Like most science fiction this robotic trick has been quickly surpassed by reality, as you can see in this news item about Aikon, a machine that not only can draw, but does so by looking at real objects and imitating the same techniques of seeing and modeling that might be used by a human artist. I suspect that Stephen Hawking, who is himself assisted to communicate by a computer speech synthesizer, welcomes being a subject for such an experiment, as you can see in this example.

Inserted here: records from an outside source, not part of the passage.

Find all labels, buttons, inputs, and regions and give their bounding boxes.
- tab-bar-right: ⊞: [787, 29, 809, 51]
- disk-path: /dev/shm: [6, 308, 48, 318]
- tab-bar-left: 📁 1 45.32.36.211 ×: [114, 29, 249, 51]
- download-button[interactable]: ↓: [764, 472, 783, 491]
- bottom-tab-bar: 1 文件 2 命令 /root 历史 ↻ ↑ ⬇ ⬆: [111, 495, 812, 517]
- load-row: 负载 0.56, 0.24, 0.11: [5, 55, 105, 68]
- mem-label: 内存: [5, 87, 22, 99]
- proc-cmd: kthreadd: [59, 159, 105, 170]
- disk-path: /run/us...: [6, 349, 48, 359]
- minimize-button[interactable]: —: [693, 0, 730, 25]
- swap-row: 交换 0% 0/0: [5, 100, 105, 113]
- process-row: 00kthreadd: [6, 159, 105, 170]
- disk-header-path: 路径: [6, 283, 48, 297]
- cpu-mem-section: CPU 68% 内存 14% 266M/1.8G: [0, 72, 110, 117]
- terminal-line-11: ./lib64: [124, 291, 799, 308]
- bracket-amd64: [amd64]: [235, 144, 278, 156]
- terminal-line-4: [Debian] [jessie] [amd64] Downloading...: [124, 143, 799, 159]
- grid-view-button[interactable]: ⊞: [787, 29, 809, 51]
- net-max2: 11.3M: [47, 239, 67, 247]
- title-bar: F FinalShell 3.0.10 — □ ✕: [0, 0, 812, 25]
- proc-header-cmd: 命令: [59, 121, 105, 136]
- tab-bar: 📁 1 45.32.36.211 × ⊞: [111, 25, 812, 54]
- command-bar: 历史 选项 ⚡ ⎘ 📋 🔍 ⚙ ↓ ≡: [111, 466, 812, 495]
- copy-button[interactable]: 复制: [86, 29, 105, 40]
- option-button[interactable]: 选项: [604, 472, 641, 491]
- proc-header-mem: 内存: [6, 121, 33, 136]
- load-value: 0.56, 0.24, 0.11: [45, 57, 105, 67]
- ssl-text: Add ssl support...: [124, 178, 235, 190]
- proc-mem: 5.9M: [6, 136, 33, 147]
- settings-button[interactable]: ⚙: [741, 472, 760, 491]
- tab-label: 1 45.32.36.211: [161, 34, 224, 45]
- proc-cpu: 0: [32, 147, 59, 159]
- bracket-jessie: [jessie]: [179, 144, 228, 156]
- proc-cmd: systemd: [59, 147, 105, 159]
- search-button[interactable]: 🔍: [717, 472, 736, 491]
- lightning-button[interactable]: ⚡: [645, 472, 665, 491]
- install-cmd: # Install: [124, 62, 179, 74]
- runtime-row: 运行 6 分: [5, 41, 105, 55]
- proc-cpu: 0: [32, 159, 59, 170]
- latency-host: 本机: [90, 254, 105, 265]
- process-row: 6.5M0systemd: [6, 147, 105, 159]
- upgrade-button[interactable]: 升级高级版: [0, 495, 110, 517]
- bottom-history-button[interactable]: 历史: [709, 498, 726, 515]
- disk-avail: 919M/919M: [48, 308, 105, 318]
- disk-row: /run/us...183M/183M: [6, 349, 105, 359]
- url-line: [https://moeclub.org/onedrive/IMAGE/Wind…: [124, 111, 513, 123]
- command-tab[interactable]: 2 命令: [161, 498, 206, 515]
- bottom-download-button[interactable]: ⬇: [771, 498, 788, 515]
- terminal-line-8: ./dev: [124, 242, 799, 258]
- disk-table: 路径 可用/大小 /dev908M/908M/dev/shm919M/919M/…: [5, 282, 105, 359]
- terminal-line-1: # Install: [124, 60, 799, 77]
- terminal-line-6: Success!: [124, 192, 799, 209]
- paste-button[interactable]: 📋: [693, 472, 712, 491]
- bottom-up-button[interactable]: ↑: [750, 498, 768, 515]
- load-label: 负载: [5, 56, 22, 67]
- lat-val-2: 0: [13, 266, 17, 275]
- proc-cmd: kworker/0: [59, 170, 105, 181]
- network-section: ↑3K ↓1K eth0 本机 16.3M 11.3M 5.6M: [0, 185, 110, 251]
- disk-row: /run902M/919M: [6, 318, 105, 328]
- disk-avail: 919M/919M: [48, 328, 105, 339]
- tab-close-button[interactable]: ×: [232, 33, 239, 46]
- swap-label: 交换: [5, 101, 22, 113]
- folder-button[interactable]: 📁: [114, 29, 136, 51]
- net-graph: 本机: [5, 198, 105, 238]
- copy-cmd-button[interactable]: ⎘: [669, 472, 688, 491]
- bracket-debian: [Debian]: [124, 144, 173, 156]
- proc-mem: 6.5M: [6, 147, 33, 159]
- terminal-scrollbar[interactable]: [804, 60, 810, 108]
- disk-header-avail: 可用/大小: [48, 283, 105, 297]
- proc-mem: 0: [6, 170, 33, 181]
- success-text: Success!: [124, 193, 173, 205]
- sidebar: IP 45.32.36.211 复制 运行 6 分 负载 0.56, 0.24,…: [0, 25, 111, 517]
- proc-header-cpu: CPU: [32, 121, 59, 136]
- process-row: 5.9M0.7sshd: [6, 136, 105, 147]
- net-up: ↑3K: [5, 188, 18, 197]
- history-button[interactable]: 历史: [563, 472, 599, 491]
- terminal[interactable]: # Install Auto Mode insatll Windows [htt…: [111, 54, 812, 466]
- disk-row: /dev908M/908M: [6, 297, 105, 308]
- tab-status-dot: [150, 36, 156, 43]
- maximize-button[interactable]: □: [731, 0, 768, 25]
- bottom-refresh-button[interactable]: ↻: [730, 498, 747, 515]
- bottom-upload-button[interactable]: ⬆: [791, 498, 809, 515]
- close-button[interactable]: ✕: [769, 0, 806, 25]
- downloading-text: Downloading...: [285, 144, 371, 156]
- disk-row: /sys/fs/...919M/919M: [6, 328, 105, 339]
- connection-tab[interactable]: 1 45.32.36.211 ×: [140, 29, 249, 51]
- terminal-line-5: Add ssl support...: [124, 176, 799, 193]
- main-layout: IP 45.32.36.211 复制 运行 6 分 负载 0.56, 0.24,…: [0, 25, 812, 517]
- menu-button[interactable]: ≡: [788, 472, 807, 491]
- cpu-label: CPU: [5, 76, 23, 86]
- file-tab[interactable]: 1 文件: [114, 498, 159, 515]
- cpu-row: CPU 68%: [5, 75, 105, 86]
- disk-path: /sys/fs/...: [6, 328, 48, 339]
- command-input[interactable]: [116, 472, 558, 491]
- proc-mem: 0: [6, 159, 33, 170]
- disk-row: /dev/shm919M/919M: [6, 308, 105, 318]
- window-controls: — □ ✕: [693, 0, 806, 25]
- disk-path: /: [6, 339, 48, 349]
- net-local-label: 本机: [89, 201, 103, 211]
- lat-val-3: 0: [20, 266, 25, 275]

Back in the early years of computers (the 1950's) many people felt that in spite of their wizardly ability to perform mathematical calculations, there were other types of thinking that a computer would never be able to do. Alan Turing, whose work in mathematics and logic laid the groundwork for the development of the first computers, disagreed. He could find no difference in principle between what was happening in his mechanical "children" and what takes place in a human brain. Turing was one of the first to predict that computers would not only reach but surpass the abilities of those who invented them.

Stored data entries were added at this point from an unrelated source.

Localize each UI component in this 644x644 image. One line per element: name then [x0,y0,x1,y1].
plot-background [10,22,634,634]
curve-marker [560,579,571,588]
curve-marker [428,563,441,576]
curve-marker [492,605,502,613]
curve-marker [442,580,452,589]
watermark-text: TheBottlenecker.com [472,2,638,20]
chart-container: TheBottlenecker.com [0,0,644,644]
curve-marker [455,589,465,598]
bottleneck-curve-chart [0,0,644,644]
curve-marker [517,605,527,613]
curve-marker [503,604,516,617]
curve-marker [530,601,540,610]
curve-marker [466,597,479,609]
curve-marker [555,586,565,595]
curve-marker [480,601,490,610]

Oddly, in retrospect, the game of chess was sometimes sited as the kind of thing humans would always be able to do better than machines. As we know now, the opposite is true. Only the top grand masters of the game stand a chance against IBM's Deep Blue supercomputer, and most of us can't defeat a toy that sells at Radio Shack. Chess is trivial to computer analysis, and the amazing thing is that we can do as well as we do while lacking the ability to see as many moves ahead as our automated opponents.

So I for one am not the least surprised to see a portrait of Hawking that could be easily mistaken for the work of a human artist. If you play with Photoshop, or one of its alternatives like the open source GIMP, you may be familiar with the filters that can be applied to a photographic image to make it resemble an oil painting -- even to resemble a particular school of art like Impressionism or Pointillism. What Aikon does is far beyond that, actually reproducing at least some of the creative process to compose original work.

What's that? You say Aikon doesn't feel anything? That what it produces doesn't mean anything, either to itself or those who view it? That to be art it has to convey something about human experience?

Maybe you should have another look at the work of Piet Mondrian, compare it to the Hawking portrait, and ask which of them looks like it was done by a human being.

Or maybe you think that feeling and expression are the kinds of things machines will never be able to do?